There are already more frequent and intense heatwaves and heavy rainstorms in many places, including northern Europe, as well as droughts and cyclones.
Humans are also very likely the main driver in the global retreat of glaciers, declines in Arctic sea ice, and rising sea levels.
Sea level rises are speeding up, with the oceans rising by 3.7mm (0.15 inches) a year in recent years, and are set to continue to rise this century whether emissions remain high or fall dramatically.
Changes to oceans, sea levels and melting permafrost and glaciers are irreversible for decades, centuries or even millennia as a result of past and future warming.
And cities are at particular risk as the climate warms, experiencing hotter temperatures in heatwaves and flash flooding from heavy rain.
The study also warns that unlikely events such ice sheet collapses, abrupt changes to ocean circulation – which drives weather patterns – and much higher warming cannot be ruled out.
But the report, which assesses the potential impact of a range of five future scenarios from very low emissions to very high pollution, highlights the impacts of the choices the world makes now.
Temperature rises have a good chance of remaining below 1.5C in the long term if carbon emissions are cut to net zero by 2050, followed by efforts to take more carbon dioxide out of the air than is put into the atmosphere, along with deep cuts to other greenhouse gases.
Cutting methane – produced by oil and gas drilling and agriculture, particularly livestock farming – could help curb rising temperatures, as well as improving air quality, the report said.
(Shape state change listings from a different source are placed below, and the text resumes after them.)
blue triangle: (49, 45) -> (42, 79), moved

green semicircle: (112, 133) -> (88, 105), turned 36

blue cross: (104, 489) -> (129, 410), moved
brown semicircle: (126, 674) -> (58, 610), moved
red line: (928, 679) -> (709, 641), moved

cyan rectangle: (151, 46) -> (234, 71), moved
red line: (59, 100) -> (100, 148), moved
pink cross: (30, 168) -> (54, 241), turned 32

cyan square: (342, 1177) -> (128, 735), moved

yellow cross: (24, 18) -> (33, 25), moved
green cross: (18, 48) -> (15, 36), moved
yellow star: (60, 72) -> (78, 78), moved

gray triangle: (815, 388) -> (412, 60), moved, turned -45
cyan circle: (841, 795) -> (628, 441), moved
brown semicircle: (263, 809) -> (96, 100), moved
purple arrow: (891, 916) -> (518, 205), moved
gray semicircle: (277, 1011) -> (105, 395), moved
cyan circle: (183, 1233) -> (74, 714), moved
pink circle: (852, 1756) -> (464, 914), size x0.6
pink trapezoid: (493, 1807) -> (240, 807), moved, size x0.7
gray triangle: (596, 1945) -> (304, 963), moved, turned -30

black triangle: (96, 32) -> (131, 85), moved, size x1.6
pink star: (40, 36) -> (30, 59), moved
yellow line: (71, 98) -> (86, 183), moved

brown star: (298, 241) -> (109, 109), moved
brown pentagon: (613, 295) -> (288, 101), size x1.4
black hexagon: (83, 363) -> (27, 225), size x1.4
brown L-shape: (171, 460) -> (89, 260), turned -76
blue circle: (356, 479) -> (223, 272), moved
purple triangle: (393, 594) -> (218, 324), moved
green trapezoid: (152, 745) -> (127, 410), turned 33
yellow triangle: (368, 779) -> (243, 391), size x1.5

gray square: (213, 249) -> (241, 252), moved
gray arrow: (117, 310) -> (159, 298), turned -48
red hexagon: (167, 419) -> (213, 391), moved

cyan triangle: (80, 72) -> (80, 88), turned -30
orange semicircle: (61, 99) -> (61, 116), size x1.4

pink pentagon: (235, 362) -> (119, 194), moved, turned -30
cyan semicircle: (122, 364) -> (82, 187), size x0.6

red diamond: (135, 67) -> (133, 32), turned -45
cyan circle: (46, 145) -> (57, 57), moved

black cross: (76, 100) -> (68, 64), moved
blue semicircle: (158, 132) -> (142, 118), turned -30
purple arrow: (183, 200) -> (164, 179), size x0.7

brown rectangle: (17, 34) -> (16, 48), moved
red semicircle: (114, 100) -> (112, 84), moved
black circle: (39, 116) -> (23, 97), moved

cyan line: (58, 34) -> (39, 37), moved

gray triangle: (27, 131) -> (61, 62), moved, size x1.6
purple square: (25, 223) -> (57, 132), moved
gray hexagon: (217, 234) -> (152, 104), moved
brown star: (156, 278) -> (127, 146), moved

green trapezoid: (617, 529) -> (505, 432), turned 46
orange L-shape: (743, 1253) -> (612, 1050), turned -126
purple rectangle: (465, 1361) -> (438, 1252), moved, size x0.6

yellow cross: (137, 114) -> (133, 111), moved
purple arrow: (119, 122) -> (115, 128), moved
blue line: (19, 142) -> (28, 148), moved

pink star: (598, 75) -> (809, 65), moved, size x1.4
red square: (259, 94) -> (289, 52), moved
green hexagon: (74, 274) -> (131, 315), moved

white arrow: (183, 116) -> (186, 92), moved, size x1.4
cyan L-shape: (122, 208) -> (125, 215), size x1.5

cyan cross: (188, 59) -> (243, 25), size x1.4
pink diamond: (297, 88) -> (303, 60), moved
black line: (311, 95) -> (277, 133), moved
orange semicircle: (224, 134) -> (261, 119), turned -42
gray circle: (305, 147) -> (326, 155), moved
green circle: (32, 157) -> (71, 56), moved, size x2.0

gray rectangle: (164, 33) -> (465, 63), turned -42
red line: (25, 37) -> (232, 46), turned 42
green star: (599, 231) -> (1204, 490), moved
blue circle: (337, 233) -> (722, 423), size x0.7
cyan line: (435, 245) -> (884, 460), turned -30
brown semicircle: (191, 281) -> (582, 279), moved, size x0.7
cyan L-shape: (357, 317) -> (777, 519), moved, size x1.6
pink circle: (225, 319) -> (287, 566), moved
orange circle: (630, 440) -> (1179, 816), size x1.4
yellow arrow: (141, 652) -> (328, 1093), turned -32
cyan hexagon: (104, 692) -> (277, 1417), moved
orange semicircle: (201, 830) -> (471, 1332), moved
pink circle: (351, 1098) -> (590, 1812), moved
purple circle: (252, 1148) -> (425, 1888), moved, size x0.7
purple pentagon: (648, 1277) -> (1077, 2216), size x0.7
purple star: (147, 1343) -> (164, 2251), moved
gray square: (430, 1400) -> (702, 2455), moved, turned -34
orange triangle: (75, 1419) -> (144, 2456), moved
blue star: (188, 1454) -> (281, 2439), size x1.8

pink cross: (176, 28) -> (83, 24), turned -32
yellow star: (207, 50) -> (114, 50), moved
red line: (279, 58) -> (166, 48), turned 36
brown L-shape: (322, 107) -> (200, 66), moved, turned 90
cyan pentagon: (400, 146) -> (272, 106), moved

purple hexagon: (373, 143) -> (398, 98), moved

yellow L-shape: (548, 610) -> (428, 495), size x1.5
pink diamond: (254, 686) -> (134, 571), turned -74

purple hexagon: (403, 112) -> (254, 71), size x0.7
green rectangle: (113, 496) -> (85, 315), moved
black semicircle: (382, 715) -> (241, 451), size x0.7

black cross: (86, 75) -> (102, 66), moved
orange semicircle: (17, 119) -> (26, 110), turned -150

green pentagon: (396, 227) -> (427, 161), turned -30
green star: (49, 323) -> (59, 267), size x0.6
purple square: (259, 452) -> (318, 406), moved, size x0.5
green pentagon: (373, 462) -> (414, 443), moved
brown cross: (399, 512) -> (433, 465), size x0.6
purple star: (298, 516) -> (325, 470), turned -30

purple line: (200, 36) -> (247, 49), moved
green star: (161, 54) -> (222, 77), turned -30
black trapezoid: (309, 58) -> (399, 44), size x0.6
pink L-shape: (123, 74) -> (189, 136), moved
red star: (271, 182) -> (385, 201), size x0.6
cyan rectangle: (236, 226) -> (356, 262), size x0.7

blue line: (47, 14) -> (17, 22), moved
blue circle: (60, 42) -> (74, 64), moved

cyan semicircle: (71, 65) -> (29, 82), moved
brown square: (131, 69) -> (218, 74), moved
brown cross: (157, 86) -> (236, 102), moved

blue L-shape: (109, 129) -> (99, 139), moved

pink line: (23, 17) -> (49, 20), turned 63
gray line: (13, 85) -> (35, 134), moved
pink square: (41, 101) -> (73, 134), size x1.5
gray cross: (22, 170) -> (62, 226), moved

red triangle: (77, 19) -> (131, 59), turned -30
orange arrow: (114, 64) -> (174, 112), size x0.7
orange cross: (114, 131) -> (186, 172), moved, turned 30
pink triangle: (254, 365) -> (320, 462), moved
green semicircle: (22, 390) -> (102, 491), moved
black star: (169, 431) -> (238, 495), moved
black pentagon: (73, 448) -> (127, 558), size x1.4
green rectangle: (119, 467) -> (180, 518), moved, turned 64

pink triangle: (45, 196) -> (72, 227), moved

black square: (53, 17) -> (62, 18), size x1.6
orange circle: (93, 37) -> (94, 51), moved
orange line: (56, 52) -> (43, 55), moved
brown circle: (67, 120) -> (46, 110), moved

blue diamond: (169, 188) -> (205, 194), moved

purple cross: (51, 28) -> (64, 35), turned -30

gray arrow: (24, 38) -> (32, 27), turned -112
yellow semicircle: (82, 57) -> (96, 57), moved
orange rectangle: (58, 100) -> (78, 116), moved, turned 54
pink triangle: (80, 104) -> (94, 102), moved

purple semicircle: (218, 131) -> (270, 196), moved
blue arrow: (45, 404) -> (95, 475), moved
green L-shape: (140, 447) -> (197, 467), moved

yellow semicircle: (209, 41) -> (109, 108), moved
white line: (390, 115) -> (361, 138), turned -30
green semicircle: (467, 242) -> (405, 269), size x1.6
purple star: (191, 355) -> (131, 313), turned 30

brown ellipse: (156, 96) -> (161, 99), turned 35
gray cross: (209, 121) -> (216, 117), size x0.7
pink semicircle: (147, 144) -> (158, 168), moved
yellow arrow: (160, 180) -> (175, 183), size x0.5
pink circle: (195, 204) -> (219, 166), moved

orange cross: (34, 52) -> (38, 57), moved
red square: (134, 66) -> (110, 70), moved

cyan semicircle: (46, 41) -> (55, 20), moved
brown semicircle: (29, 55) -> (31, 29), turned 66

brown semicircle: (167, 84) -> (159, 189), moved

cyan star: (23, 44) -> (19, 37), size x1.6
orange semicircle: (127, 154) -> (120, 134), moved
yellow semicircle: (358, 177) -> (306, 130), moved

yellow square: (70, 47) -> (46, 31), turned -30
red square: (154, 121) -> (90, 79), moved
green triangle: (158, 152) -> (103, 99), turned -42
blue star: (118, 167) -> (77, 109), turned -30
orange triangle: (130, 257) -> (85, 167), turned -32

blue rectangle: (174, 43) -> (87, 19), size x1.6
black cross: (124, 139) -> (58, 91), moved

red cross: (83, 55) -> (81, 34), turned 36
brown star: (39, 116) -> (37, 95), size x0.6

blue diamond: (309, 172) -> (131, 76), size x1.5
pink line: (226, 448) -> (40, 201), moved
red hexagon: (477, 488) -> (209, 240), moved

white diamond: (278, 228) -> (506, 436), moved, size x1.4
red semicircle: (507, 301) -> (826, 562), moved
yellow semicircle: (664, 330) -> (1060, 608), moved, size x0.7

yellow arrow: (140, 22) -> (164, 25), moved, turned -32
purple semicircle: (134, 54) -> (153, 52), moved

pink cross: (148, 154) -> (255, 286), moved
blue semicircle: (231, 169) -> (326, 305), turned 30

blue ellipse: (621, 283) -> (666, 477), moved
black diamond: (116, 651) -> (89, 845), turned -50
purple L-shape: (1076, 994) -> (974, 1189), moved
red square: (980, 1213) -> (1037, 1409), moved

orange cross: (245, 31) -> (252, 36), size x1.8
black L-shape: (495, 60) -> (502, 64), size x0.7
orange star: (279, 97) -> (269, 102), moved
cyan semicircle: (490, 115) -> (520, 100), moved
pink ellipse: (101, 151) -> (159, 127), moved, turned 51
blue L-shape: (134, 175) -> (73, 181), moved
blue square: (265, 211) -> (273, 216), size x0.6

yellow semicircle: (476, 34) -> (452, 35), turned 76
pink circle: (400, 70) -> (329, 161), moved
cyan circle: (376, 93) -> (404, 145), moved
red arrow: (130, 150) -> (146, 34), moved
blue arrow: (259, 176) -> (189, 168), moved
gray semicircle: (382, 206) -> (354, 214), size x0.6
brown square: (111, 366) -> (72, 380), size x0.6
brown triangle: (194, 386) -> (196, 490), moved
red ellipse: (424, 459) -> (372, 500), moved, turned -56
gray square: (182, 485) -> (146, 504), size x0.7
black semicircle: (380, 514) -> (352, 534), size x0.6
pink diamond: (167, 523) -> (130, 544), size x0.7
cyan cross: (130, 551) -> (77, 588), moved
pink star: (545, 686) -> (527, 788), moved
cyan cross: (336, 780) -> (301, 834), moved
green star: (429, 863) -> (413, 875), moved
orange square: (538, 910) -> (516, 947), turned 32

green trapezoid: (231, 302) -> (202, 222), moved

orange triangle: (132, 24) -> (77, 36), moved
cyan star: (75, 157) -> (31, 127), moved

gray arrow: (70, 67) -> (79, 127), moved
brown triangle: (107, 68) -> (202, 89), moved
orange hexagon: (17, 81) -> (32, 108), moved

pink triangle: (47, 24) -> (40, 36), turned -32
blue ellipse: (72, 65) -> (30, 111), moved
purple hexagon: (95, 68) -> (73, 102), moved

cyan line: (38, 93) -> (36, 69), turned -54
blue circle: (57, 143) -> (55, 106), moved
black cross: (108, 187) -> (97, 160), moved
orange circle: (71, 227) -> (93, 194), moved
But scientists who worked on the report said current pledges of action on emissions put the world on a pathway that could lead to 2.7C of warming by the late 21st century – or higher if the pledges were not delivered on.
While the world is already suffering the impacts of climate change and those will worsen with even 1.5C of warming, the report is clear that further temperature increases will have an even greater impact in many areas.
Sea levels would rise by around 28-55cm (11-22 inches) by 2100 in a very low emissions scenario, but by significantly more if emissions stayed high.
Higher emissions would increase the number of coastal areas that would see once-in-a-century coastal flooding and storm surge events happen every year.
Natural carbon sinks such as oceans or forests would be less effective at absorbing greenhouse gases, and offsetting climate change, at higher pollution levels, the report said.
Every additional 0.5C temperature rise leads to clear increases in the intensity of heatwaves, rainstorms and flooding, and droughts in some regions.
Professor Ed Hawkins, one of the lead authors of the report from the University of Reading, said a new key aspect of the study was that it showed every bit of warming mattered.
“The 1.5C or 2C goals from the political process, they’re not cliff edges, we don’t fall off a cliff if we go over those thresholds, every bit of warming matters.
“The consequences get worse and worse and worse as we get warmer and warmer and warmer, so every tonne of CO2 (carbon dioxide) matters, and every bit of warming matters,” he said.
Professor Corinne le Quere, a report author from the University of East Anglia, said: “The message could not be clearer, as long as we continue to emit CO2 the climate will continue to warm and the weather extremes – which we now see with our own eyes – will continue to intensify.
“Thankfully we know what to do: stop emitting CO2,” she said.